The Global Function as a Service Market size is expected to reach $72.52 billion by 2031, rising at a market growth of 25.6% CAGR during the forecast period.
The adoption of telemedicine, electronic health records (EHRs), AI-based diagnostics, and real-time patient monitoring has accelerated the shift toward serverless computing in healthcare. FaaS solutions are helping healthcare providers, pharmaceutical companies, and research institutions manage large-scale data analytics, machine learning models for disease prediction, and HIPAA-compliant cloud storage. Additionally, the healthcare & life sciences segment witnessed 12% revenue share in the market in 2023. Furthermore, the incorporation of the IoT within the healthcare sector for remote patient monitoring has significantly heightened the demand for serverless architectures, which facilitate the efficient processing and analysis of real-time health data.
The rise of edge AI and IoT-driven applications has further accelerated the adoption of serverless AI. As more connected devices and sensors generate vast amounts of real-time data, FaaS enables organizations to process AI-driven insights at the edge, reducing latency and improving response times.

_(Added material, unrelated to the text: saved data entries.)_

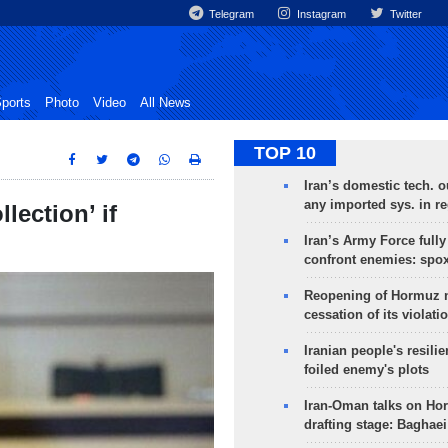
Telegram
Instagram
Twitter
ports
Photo
Video
All News
TOP 10
Iran’s domestic tech. 
any imported sys. in r
lection’ if
Iran’s Army Force fully
confront enemies: spo
Reopening of Hormuz 
cessation of its violati
Iranian people's resilie
foiled enemy's plots
Iran-Oman talks on Ho
drafting stage: Baghaei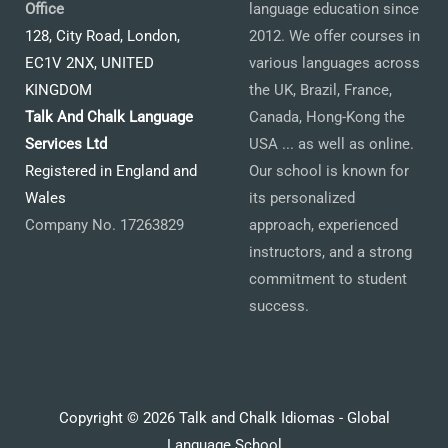
Office
language education since
128, City Road, London,
2012. We offer courses in
EC1V 2NX, UNITED
various languages across
KINGDOM
the UK, Brazil, France,
Talk And Chalk Language
Canada, Hong-Kong the
Services Ltd
USA ... as well as online.
Registered in England and
Our school is known for
Wales
its personalized
Company No. 17263829
approach, experienced
instructors, and a strong
commitment to student
success.
Copyright © 2026 Talk and Chalk Idiomas - Global
Language School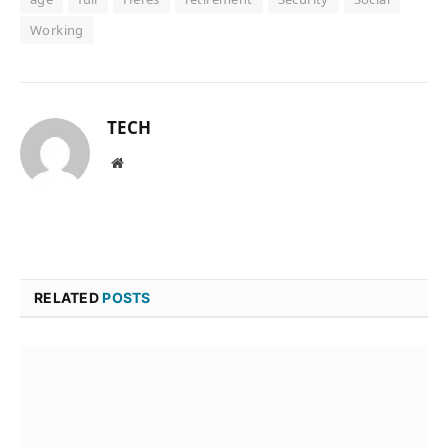
Working
TECH
Website
RELATED
POSTS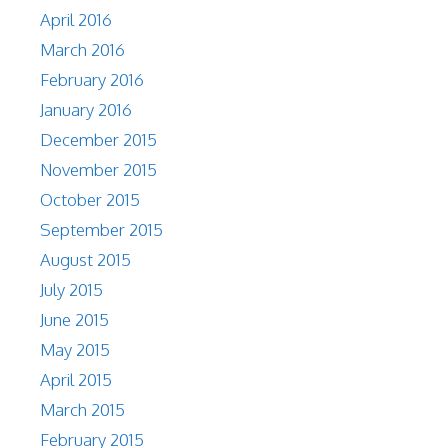
April 2016
March 2016
February 2016
January 2016
December 2015
November 2015
October 2015
September 2015
August 2015
July 2015
June 2015
May 2015
April 2015
March 2015
February 2015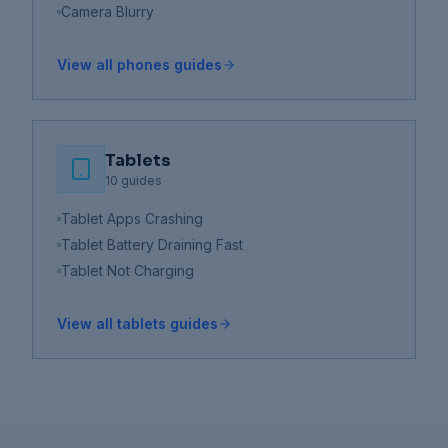
Camera Blurry
View all
phones
guides
Tablets
10
guides
Tablet Apps Crashing
Tablet Battery Draining Fast
Tablet Not Charging
View all
tablets
guides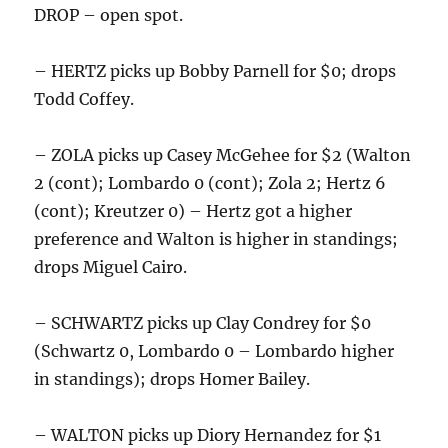
DROP – open spot.
– HERTZ picks up Bobby Parnell for $0; drops
Todd Coffey.
– ZOLA picks up Casey McGehee for $2 (Walton
2 (cont); Lombardo 0 (cont); Zola 2; Hertz 6
(cont); Kreutzer 0) – Hertz got a higher
preference and Walton is higher in standings;
drops Miguel Cairo.
– SCHWARTZ picks up Clay Condrey for $0
(Schwartz 0, Lombardo 0 – Lombardo higher
in standings); drops Homer Bailey.
– WALTON picks up Diory Hernandez for $1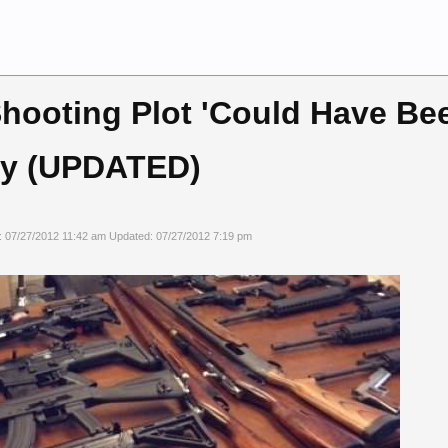
hooting Plot 'Could Have Bee
ay (UPDATED)
: 07/27/2012 11:42 am Updated: 07/27/2012 7:19 pm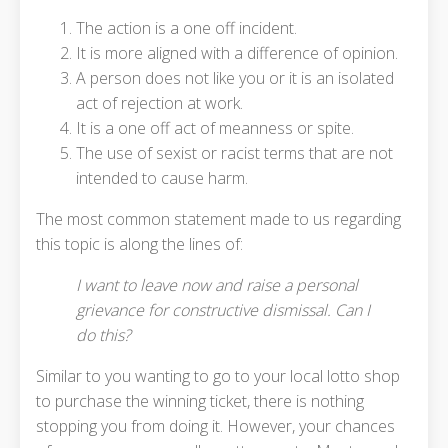
The action is a one off incident.
It is more aligned with a difference of opinion.
A person does not like you or it is an isolated
act of rejection at work.
It is a one off act of meanness or spite.
The use of sexist or racist terms that are not
intended to cause harm.
The most common statement made to us regarding
this topic is along the lines of:
I want to leave now and raise a personal
grievance for constructive dismissal. Can I
do this?
Similar to you wanting to go to your local lotto shop
to purchase the winning ticket, there is nothing
stopping you from doing it. However, your chances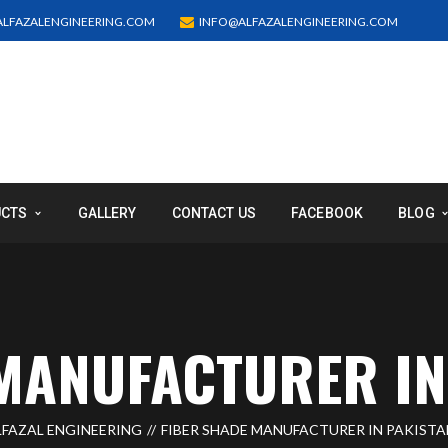
LFAZALENGINEERING.COM
INFO@ALFAZALENGINEERING.COM
UCTS
GALLERY
CONTACT US
FACEBOOK
BLOG
MANUFACTURER IN
LFAZAL ENGINEERING
FIBER SHADE MANUFACTURER IN PAKISTA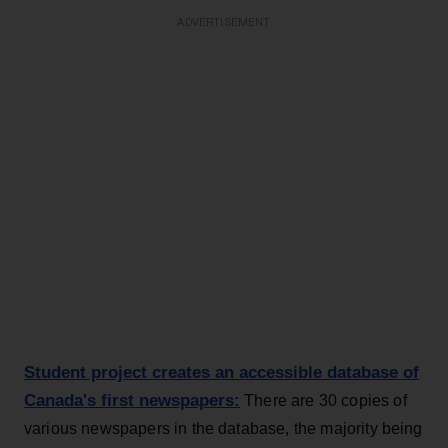
ADVERTISEMENT
Student project creates an accessible database of
Canada's first newspapers:
There are 30 copies of
various newspapers in the database, the majority being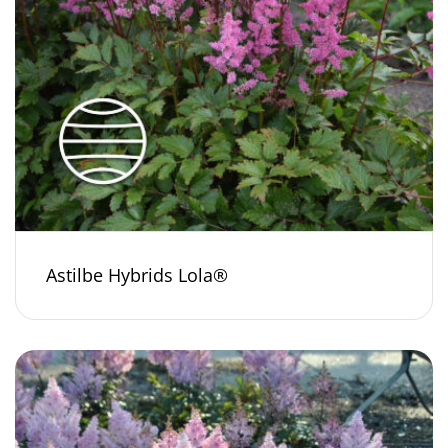
Astilbe Hybrids Lola®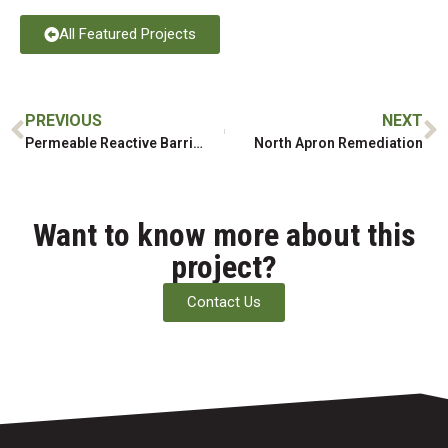
All Featured Projects
PREVIOUS
NEXT
Permeable Reactive Barrier Installation
North Apron Remediation
Want to know more about this
project?
Contact Us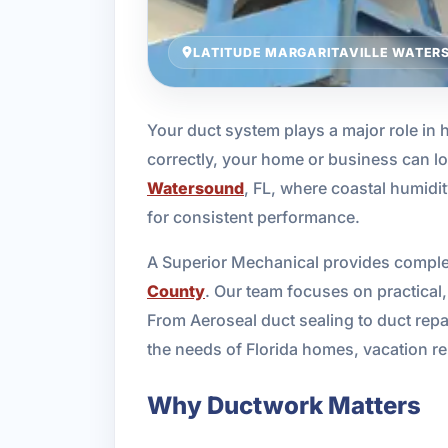
LATITUDE MARGARITAVILLE WATERS
Your duct system plays a major role in
correctly, your home or business can lo
Watersound
, FL, where coastal humidi
for consistent performance.
A Superior Mechanical provides complet
County
. Our team focuses on practical, 
From Aeroseal duct sealing to duct repa
the needs of Florida homes, vacation r
Why Ductwork Matters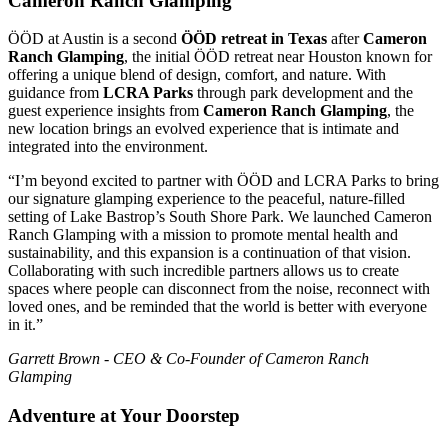
Cameron Ranch Glamping
ÖÖD at Austin is a second
ÖÖD retreat in Texas
after
Cameron
Ranch Glamping
, the initial ÖÖD retreat near Houston known for
offering a unique blend of design, comfort, and nature. With
guidance from
LCRA Parks
through park development and the
guest experience insights from
Cameron Ranch Glamping
, the
new location brings an evolved experience that is intimate and
integrated into the environment.
“I’m beyond excited to partner with ÖÖD and LCRA Parks to bring
our signature glamping experience to the peaceful, nature-filled
setting of Lake Bastrop’s South Shore Park. We launched Cameron
Ranch Glamping with a mission to promote mental health and
sustainability, and this expansion is a continuation of that vision.
Collaborating with such incredible partners allows us to create
spaces where people can disconnect from the noise, reconnect with
loved ones, and be reminded that the world is better with everyone
in it.”
Garrett Brown - CEO & Co-Founder of Cameron Ranch
Glamping
Adventure at Your Doorstep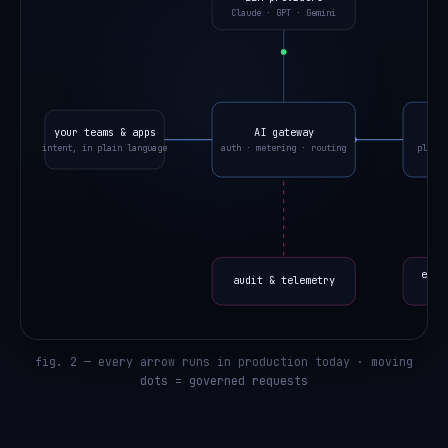
Claude · GPT · Gemini
your teams & apps
AI gateway
o
intent, in plain language
auth · metering · routing
planne
eval
audit & telemetry
fig. 2 — every arrow runs in production today · moving
dots = governed requests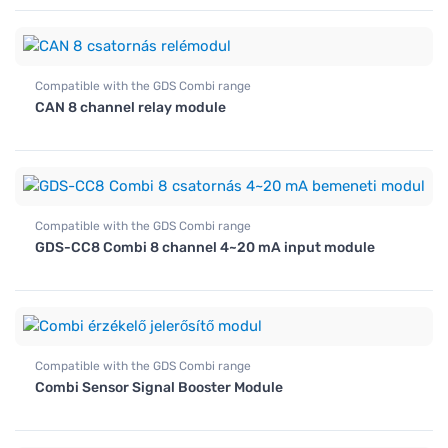
Compatible with the GDS Combi range
CAN 8 channel relay module
Compatible with the GDS Combi range
GDS-CC8 Combi 8 channel 4~20 mA input module
Compatible with the GDS Combi range
Combi Sensor Signal Booster Module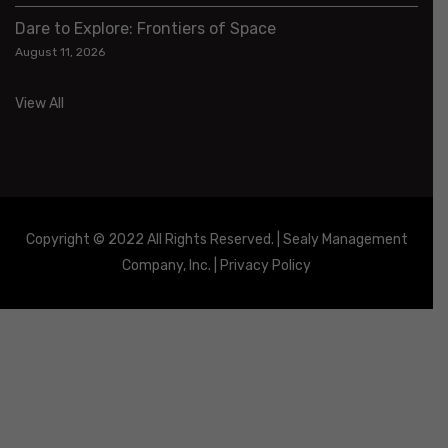
Dare to Explore: Frontiers of Space
August 11, 2026
View All
Copyright © 2022 All Rights Reserved. | Sealy Management
Company, Inc. |
Privacy Policy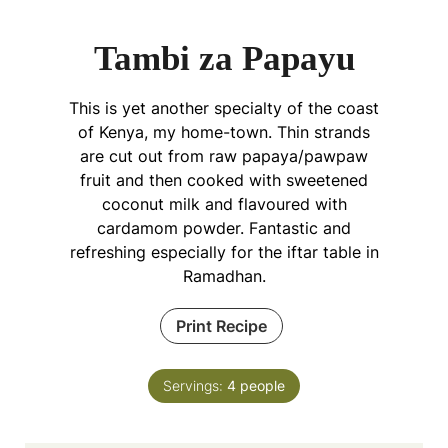
Tambi za Papayu
This is yet another specialty of the coast
of Kenya, my home-town. Thin strands
are cut out from raw papaya/pawpaw
fruit and then cooked with sweetened
coconut milk and flavoured with
cardamom powder. Fantastic and
refreshing especially for the iftar table in
Ramadhan.
Print Recipe
Servings:
4
people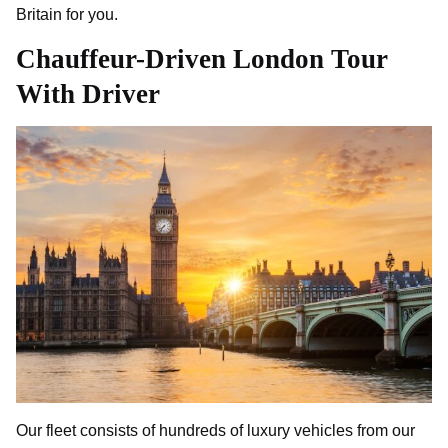
Britain for you.
Chauffeur-Driven London Tour
With Driver
Our fleet consists of hundreds of luxury vehicles from our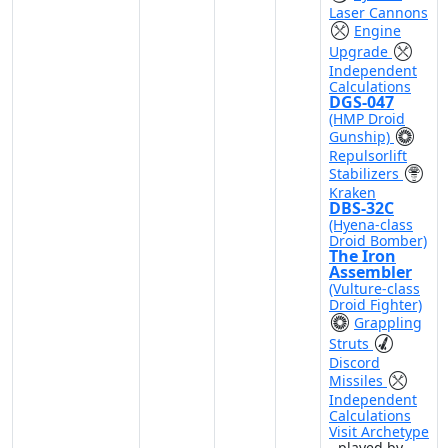
Laser Cannons
Engine
Upgrade
Independent
Calculations
DGS-047
(HMP Droid
Gunship)
Repulsorlift
Stabilizers
Kraken
DBS-32C
(Hyena-class
Droid Bomber)
The Iron
Assembler
(Vulture-class
Droid Fighter)
Grappling
Struts
Discord
Missiles
Independent
Calculations
Visit Archetype
- played by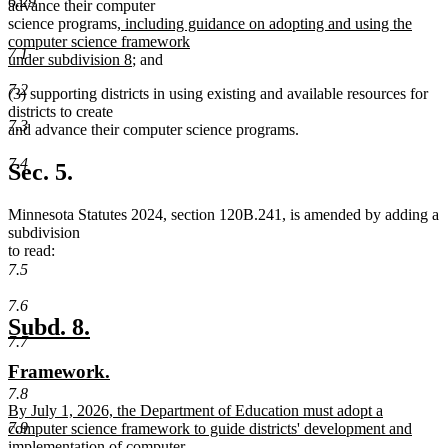
6.29
advance their computer
new
science programs
, including guidance on adopting and using the
text
computer science framework
7.1
begin
new
under subdivision 8
; and
text
7.2
(3) supporting districts in using existing and available resources for
end
districts to create
7.3
and advance their computer science programs.
7.4
Sec. 5.
Minnesota Statutes 2024, section 120B.241, is amended by adding a
subdivision
to read:
7.5
7.6
new
new
Subd. 8.
7.7
text
text
new
new
Framework.
begin
end
text
text
7.8
new
By July 1, 2026, the Department of Education must adopt a
begin
end
7.9
text
computer science framework to guide districts' development and
begin
implementation of computer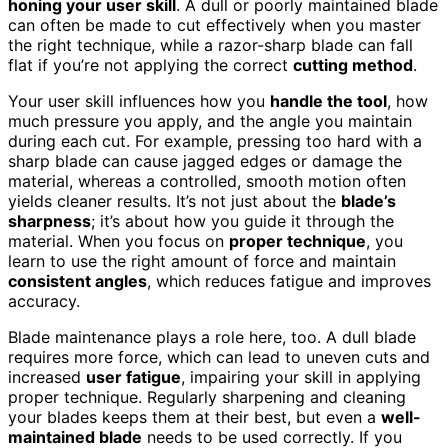
honing your user skill
. A dull or poorly maintained blade
can often be made to cut effectively when you master
the right technique, while a razor-sharp blade can fall
flat if you’re not applying the correct
cutting method
.
Your user skill influences how you
handle the tool
, how
much pressure you apply, and the angle you maintain
during each cut. For example, pressing too hard with a
sharp blade can cause jagged edges or damage the
material, whereas a controlled, smooth motion often
yields cleaner results. It’s not just about the
blade’s
sharpness
; it’s about how you guide it through the
material. When you focus on
proper technique
, you
learn to use the right amount of force and maintain
consistent angles
, which reduces fatigue and improves
accuracy.
Blade maintenance plays a role here, too. A dull blade
requires more force, which can lead to uneven cuts and
increased
user fatigue
, impairing your skill in applying
proper technique. Regularly sharpening and cleaning
your blades keeps them at their best, but even a
well-
maintained blade
needs to be used correctly. If you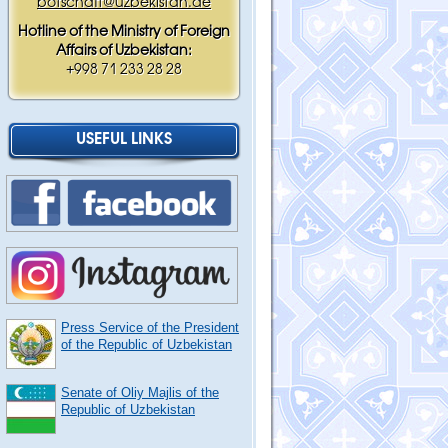
botschaft@uzbekistan.de
Hotline of the Ministry of Foreign
Affairs of Uzbekistan:
+998 71 233 28 28
USEFUL LINKS
Press Service of the President
of the Republic of Uzbekistan
Senate of Oliy Majlis of the
Republic of Uzbekistan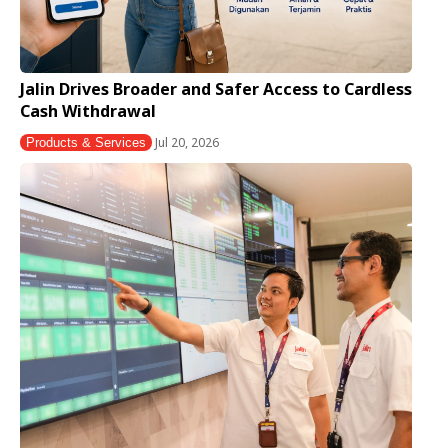
Jalin Drives Broader and Safer Access to Cardless
Cash Withdrawal
Jul 20, 2026
Products & Services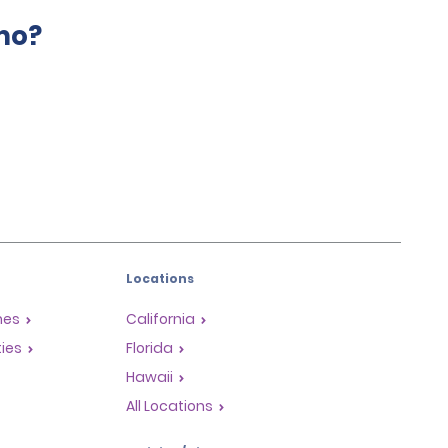
mo?
Locations
mes
California
ties
Florida
Hawaii
All Locations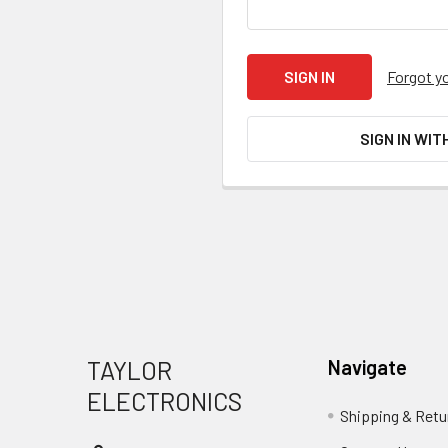
Forgot y
SIGN IN WIT
Footer
TAYLOR
Navigate
ELECTRONICS
Shipping & Retu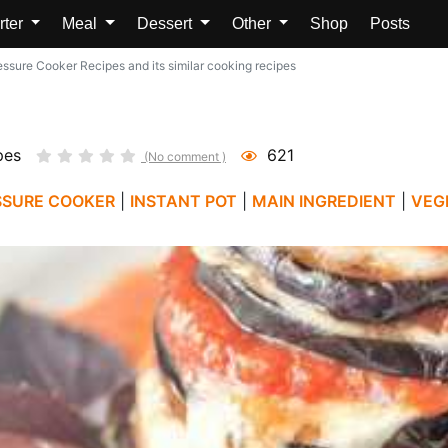
rter
Meal
Dessert
Other
Shop
Posts
ssure Cooker Recipes and its similar cooking recipes
pes
621
(No comment )
SSURE COOKER
|
INSTANT POT
|
MAIN INGREDIENT
|
VEG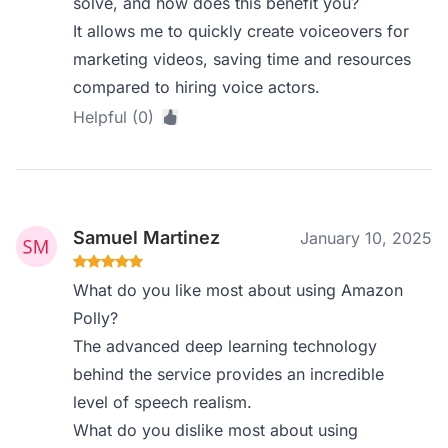
solve, and how does this benefit you?
It allows me to quickly create voiceovers for
marketing videos, saving time and resources
compared to hiring voice actors.
Helpful (0)
Samuel Martinez
January 10, 2025
What do you like most about using Amazon
Polly?
The advanced deep learning technology
behind the service provides an incredible
level of speech realism.
What do you dislike most about using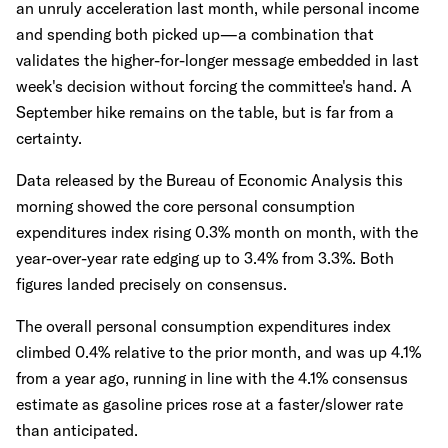
an unruly acceleration last month, while personal income
and spending both picked up—a combination that
validates the higher-for-longer message embedded in last
week's decision without forcing the committee's hand. A
September hike remains on the table, but is far from a
certainty.
Data released by the Bureau of Economic Analysis this
morning showed the core personal consumption
expenditures index rising 0.3% month on month, with the
year-over-year rate edging up to 3.4% from 3.3%. Both
figures landed precisely on consensus.
The overall personal consumption expenditures index
climbed 0.4% relative to the prior month, and was up 4.1%
from a year ago, running in line with the 4.1% consensus
estimate as gasoline prices rose at a faster/slower rate
than anticipated.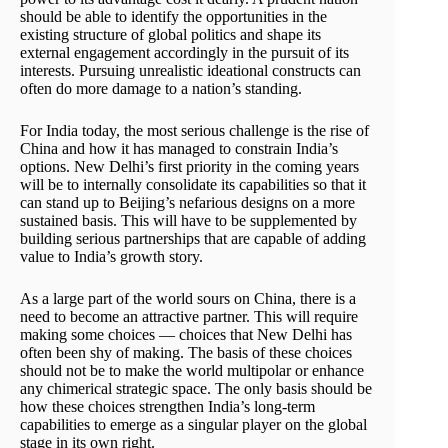
should be able to identify the opportunities in the
existing structure of global politics and shape its
external engagement accordingly in the pursuit of its
interests. Pursuing unrealistic ideational constructs can
often do more damage to a nation’s standing.
For India today, the most serious challenge is the rise of
China and how it has managed to constrain India’s
options. New Delhi’s first priority in the coming years
will be to internally consolidate its capabilities so that it
can stand up to Beijing’s nefarious designs on a more
sustained basis. This will have to be supplemented by
building serious partnerships that are capable of adding
value to India’s growth story.
As a large part of the world sours on China, there is a
need to become an attractive partner. This will require
making some choices — choices that New Delhi has
often been shy of making. The basis of these choices
should not be to make the world multipolar or enhance
any chimerical strategic space. The only basis should be
how these choices strengthen India’s long-term
capabilities to emerge as a singular player on the global
stage in its own right.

This benefits industries like healthcare, manufacturing, and autonomous vehicles, where real-time data processing is critical for decision-making. Furthermore, the cost-efficiency of serverless computing is a major driver of its widespread adoption. Since FaaS follows a pay-as-you-go pricing model, businesses only pay for the execution time of functions rather than maintaining costly idle server instances. This makes it particularly appealing to startups, enterprises, and organizations looking to optimize IT budgets. Cloud providers such as AWS Lambda, Azure Functions, and Google Cloud Functions offer robust FaaS solutions that seamlessly integrate with existing cloud ecosystems, making it easier for businesses to adopt serverless computing. Hence, these factors will aid in the expansion of the market.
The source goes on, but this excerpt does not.